THE TASK ▸
Copy every record exactly as it stands. Leave the pictures out.

(Excerpts from a dataset)
—————

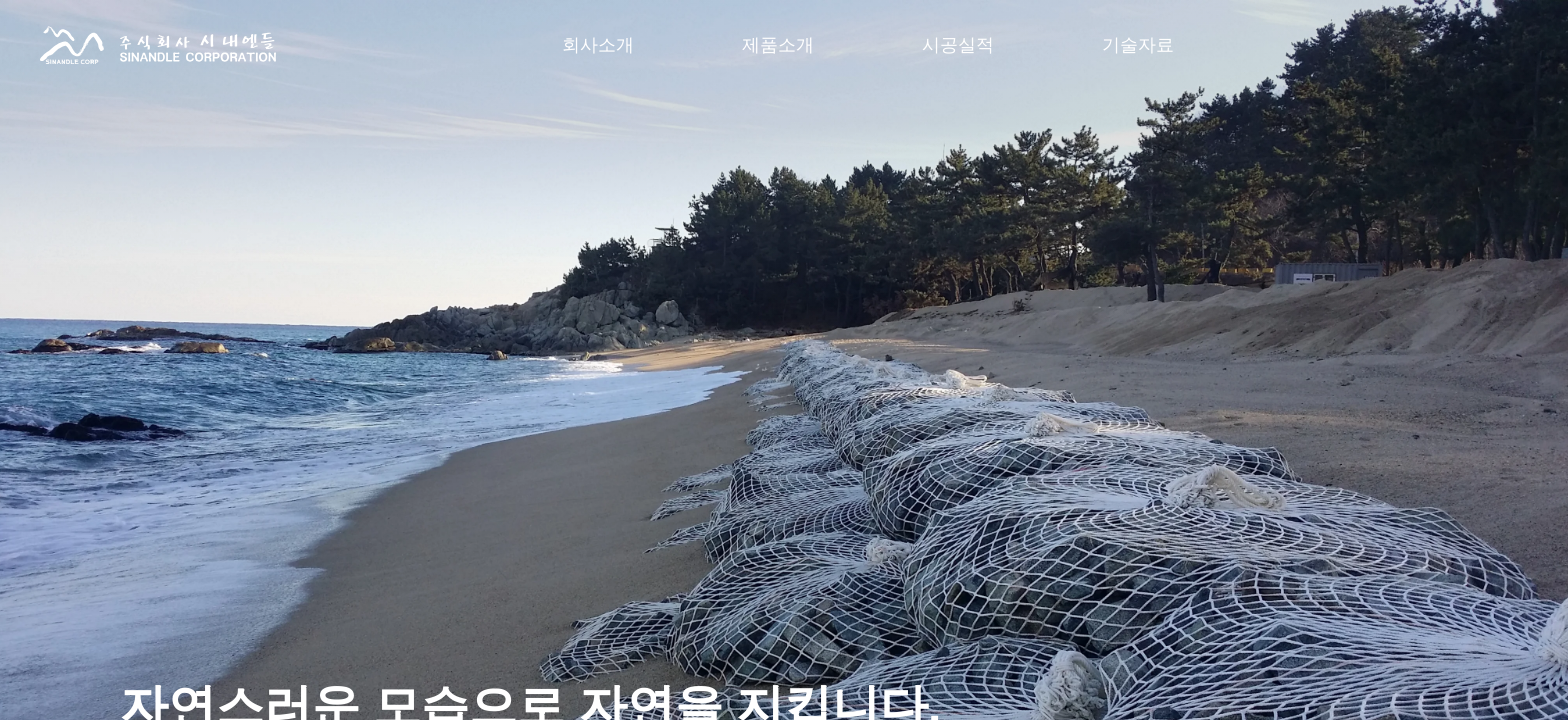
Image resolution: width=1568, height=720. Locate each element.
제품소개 (778, 45)
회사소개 (598, 45)
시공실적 (958, 45)
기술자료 (1138, 45)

—————

RESULT ▸
Image resolution: width=1568, height=720. Locate each element.
제품소개 (778, 45)
회사소개 (598, 45)
시공실적 (958, 45)
기술자료 (1138, 45)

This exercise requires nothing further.